Updated Apr 6, 2024 - Politics & Policy

Trump's team shows growing pains in pivot to general election

Illustration of Donald Trump with metal scaffolding up to his neck

Photo Illustration: Natalie Peeples/Axios. Photo: Brandon Bell/Getty Images

Since former President Trump's smooth ride to become the GOP's presumptive nominee last month, his team's pivot to a general election campaign has been more chaotic, with backtracking and second-guessing.

Why it matters: Many of the hiccups have revolved around Trump's takeover of the Republican National Committee. His team now has rehired many of the 60 staffers who were fired when Trump took control last month.

  • It's the latest in a series of reversals by Trump's team at the RNC, now led by chair Michael Whatley and Lara Trump, his daughter-in-law.
  • Those who've been rehired include most of the RNC's staff in key states, including five regional political directors and most of the committee's state directors. Some are unsure what their roles are now.
  • Also rehired: staffers who worked on the RNC's state strategies and data teams.

Reality check: Part of the Trump team's challenge is that his primary campaign involved only a few dozen people.

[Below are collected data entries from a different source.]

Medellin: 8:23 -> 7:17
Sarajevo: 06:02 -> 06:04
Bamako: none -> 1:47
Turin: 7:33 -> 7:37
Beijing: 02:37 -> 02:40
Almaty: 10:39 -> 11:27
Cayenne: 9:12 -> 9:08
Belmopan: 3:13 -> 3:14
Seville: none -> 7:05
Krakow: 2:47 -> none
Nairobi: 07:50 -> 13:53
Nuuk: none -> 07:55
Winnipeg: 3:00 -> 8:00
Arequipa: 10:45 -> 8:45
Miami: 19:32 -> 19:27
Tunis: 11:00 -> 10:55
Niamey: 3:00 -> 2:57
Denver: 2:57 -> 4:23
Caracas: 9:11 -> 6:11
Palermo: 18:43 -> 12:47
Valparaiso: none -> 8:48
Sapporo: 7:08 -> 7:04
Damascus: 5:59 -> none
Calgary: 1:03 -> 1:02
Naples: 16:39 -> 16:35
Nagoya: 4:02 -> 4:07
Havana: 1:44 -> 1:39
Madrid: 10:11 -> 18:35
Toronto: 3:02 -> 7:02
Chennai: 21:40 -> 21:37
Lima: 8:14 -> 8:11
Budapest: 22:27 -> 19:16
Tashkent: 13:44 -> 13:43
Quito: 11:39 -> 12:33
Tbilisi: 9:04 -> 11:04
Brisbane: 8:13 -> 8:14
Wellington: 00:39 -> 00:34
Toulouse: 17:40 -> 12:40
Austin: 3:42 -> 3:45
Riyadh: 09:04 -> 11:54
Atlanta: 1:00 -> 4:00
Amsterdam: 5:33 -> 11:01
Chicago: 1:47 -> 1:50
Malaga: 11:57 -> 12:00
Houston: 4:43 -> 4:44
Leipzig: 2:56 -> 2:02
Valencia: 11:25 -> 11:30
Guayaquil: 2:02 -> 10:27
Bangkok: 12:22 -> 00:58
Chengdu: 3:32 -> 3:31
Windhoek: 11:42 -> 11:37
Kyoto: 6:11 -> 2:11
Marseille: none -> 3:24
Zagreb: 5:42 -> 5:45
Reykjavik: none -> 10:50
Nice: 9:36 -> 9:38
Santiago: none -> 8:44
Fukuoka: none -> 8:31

Now that the RNC is essentially a part of Trump's campaign, the entire operation needs to grow quickly.

  • The campaign and the RNC — which have lagged President Biden and Democrats in fundraising — have kickstarted their fundraising with a joint committee that allows donations of up to $814,600.
  • The RNC and Trump's campaign raised nearly $66 million in March, surpassing the $62 million they raised in the same period four years ago. A fundraiser for big donors in Palm Beach on Saturday could raise more than $40 million.
  • The campaign also hired veteran pollster Tony Fabrizio, who moved over from a pro-Trump Super PAC, and GOP operative Alex Garcia.

Zoom in: The team's growing pains were evident from the start of Trump's takeover of the RNC.

  • On his first day, new chief operating officer Sean Cairncross alerted the 60 staffers that they were being asked to resign and reapply, in an email that misspelled his name.
  • After a backlash over the RNC's reported plans to cut community centers and an early voting program, Whatley sent out a memo stating his support for those programs.
  • Lara Trump initially said she hoped to hire conservative activist and conspiracy theorist Scott Presler, who called the Jan. 6 riot at the Capitol "the largest civil rights protest in American history." (The RNC didn't hire Presler. But a Trump spokesperson told Axios he'll be registering voters at an upcoming RNC event.)
  • The RNC got more unwanted attention for asking job candidates whether they thought the 2020 election was stolen.
  • And after Lara Trump suggested the RNC might pay Donald Trump's legal bills, the team rushed to reassure RNC members that it wouldn't. Instead, a pro-Trump PAC is paying the legal fees.

The intrigue: The headlines about Trump's bumpy takeover of the RNC caused concern at the highest levels of his campaign.

  • On March 15, Trump co-campaign manager Susie Wiles told senior staffers that the new RNC's first week had gotten awful media coverage and things had to change, Axios has learned.
  • Separately, Wiles pressed fellow senior adviser Chris LaCivita — who was overseeing the changes at the RNC — about her concerns, three people familiar with the matter told Axios.
  • On a call with reporters last week, the campaign said it "terminated a couple people because they leak."

What they're saying: "Chris and Susie care about the status of the RNC and how the team comes together. The leaders talk to make sure they are on the same page," Trump campaign spokesperson Danielle Alvarez told Axios.

  • "We were never going to cut the early voting program," Alvarez added. "There was always going to be a program added to grow the vote. The community centers were always a process of evaluating their effectiveness."

Some RNC staffers say the Trump team's disruption of the committee was necessary.

  • They say many in Trumpworld believe the RNC's previous leadership, under ousted chair Ronna McDaniel, was never super-enthusiastic about the former president.